WORK TO BE COMPLETED: An exact reproduction is required of the lines from the beginning of the entries through the line with "Trang Bị Truyền", pictures excluded and nothing added.

----------

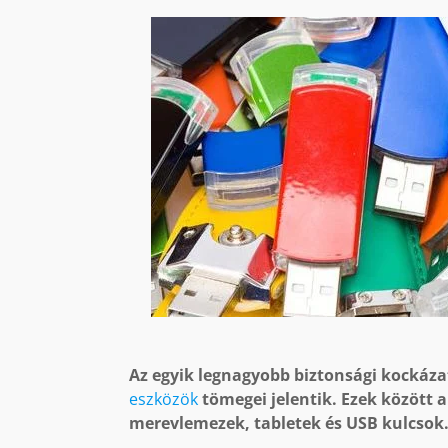
Az egyik legnagyobb biztonsági kockáz
eszközök
tömegei jelentik. Ezek között
merevlemezek, tabletek és USB kulcsok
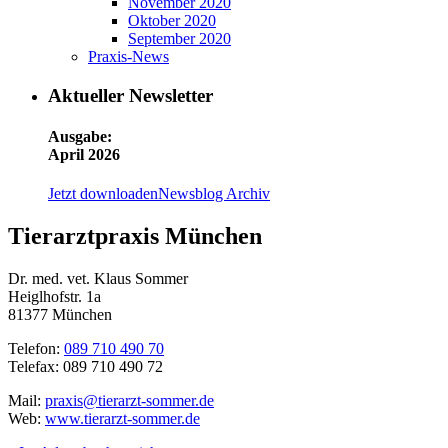
November 2020
Oktober 2020
September 2020
Praxis-News
Aktueller Newsletter
Ausgabe:
April 2026
Jetzt downloaden
Newsblog Archiv
Tierarztpraxis München
Dr. med. vet. Klaus Sommer
Heiglhofstr. 1a
81377 München
Telefon:
089 710 490 70
Telefax: 089 710 490 72
Mail:
praxis@tierarzt-sommer.de
Web:
www.tierarzt-sommer.de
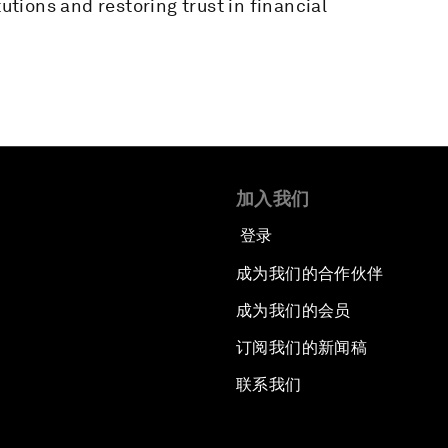
tutions and restoring trust in financial
加入我们
登录
成为我们的合作伙伴
成为我们的会员
订阅我们的新闻稿
联系我们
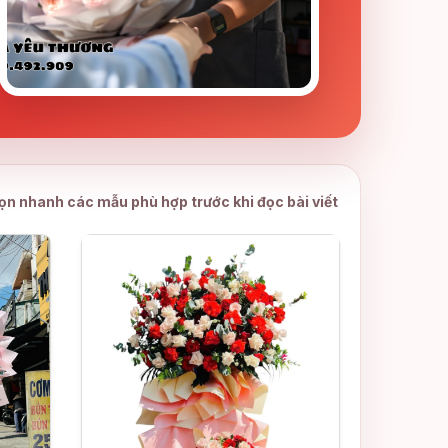
ọn nhanh các mẫu phù hợp trước khi đọc bài viết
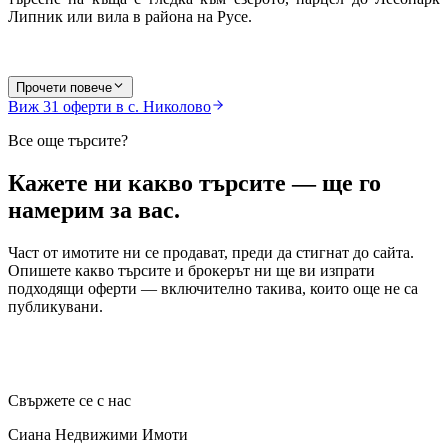
Липник или вила в района на Русе.
Прочети повече
Виж
31
оферти в с. Николово
Все още търсите?
Кажете ни какво търсите — ще го
намерим за вас.
Част от имотите ни се продават, преди да стигнат до сайта.
Опишете какво търсите и брокерът ни ще ви изпрати
подходящи оферти — включително такива, които още не са
публикувани.
Свържете се с нас
Сиана Недвижими Имоти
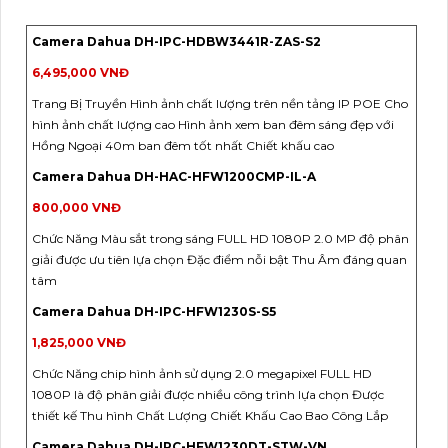
Camera Dahua DH-IPC-HDBW3441R-ZAS-S2
6,495,000 VNĐ
Trang Bị Truyền Hình ảnh chất lượng trên nền tảng IP POE Cho
hình ảnh chất lượng cao Hình ảnh xem ban đêm sáng đẹp với
Hồng Ngoại 40m ban đêm tốt nhất Chiết khấu cao
Camera Dahua DH-HAC-HFW1200CMP-IL-A
800,000 VNĐ
Chức Năng Màu sắt trong sáng FULL HD 1080P 2.0 MP độ phân
giải được ưu tiên lựa chọn Đặc điểm nỗi bật Thu Âm đáng quan
tâm
Camera Dahua DH-IPC-HFW1230S-S5
1,825,000 VNĐ
Chức Năng chip hình ảnh sử dụng 2.0 megapixel FULL HD
1080P là độ phân giải được nhiều công trình lựa chọn Được
thiết kế Thu hình Chất Lượng Chiết Khấu Cao Bao Công Lắp
Camera Dahua DH-IPC-HFW1230DT-STW-VN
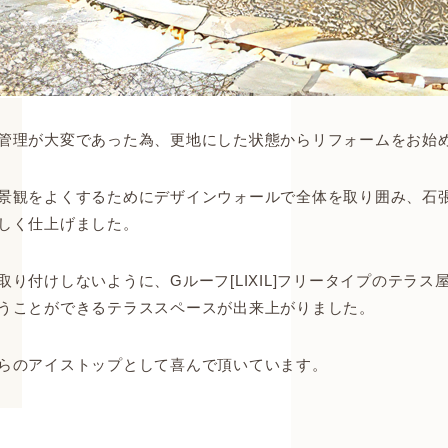
管理が大変であった為、更地にした状態からリフォームをお始
景観をよくするためにデザインウォールで全体を取り囲み、石
しく仕上げました。
り付けしないように、Gルーフ[LIXIL]フリータイプのテラ
うことができるテラススペースが出来上がりました。
らのアイストップとして喜んで頂いています。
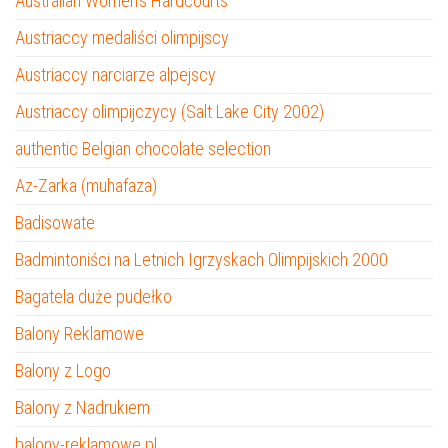
Australian Women’s Hardcourts
Austriaccy medaliści olimpijscy
Austriaccy narciarze alpejscy
Austriaccy olimpijczycy (Salt Lake City 2002)
authentic Belgian chocolate selection
Az-Zarka (muhafaza)
Badisowate
Badmintoniści na Letnich Igrzyskach Olimpijskich 2000
Bagatela duże pudełko
Balony Reklamowe
Balony z Logo
Balony z Nadrukiem
balony-reklamowe.pl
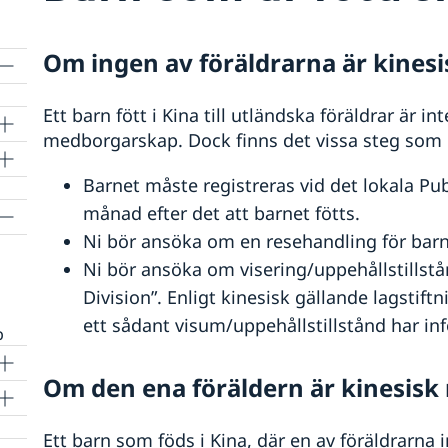
Om ingen av föräldrarna är kines
Ett barn fött i Kina till utländska föräldrar är int
medborgarskap. Dock finns det vissa steg som 
Barnet måste registreras vid det lokala Pu
månad efter det att barnet fötts.
Ni bör ansöka om en resehandling för barn
Ni bör ansöka om visering/uppehållstillstån
Division”. Enligt kinesisk gällande lagstif
ett sådant visum/uppehållstillstånd har inf
p
Om den ena föräldern är kinesis
lle
Ett barn som föds i Kina, där en av föräldrarna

----------

YOUR RESPONSE:
Az egyik legnagyobb biztonsági kockáz
eszközök
tömegei jelentik. Ezek között
merevlemezek, tabletek és USB kulcsok
November 2020
Oktober 2020
September 2020
Praxis-News
Aktueller Newsletter
Ausgabe:
April 2026
Jetzt downloaden
Newsblog Archiv
Tierarztpraxis München
Dr. med. vet. Klaus Sommer
Heiglhofstr. 1a
81377 München
Telefon:
089 710 490 70
Telefax: 089 710 490 72
Mail:
praxis@tierarzt-sommer.de
Web:
www.tierarzt-sommer.de
tutions and restoring trust in financial
加入我们
登录
成为我们的合作伙伴
成为我们的会员
订阅我们的新闻稿
联系我们
ọn nhanh các mẫu phù hợp trước khi đọc bài viết
Липник или вила в района на Русе.
Прочети повече
Виж
31
оферти в с. Николово
Все още търсите?
Кажете ни какво търсите — ще го
намерим за вас.
Част от имотите ни се продават, преди да стигнат до сайта.
Опишете какво търсите и брокерът ни ще ви изпрати
подходящи оферти — включително такива, които още не са
публикувани.
Свържете се с нас
Сиана Недвижими Имоти
Camera Dahua DH-IPC-HDBW3441R-ZAS-S2
6,495,000 VNĐ
Trang Bị Truyền Hình ảnh chất lượng trên nền tảng IP POE Cho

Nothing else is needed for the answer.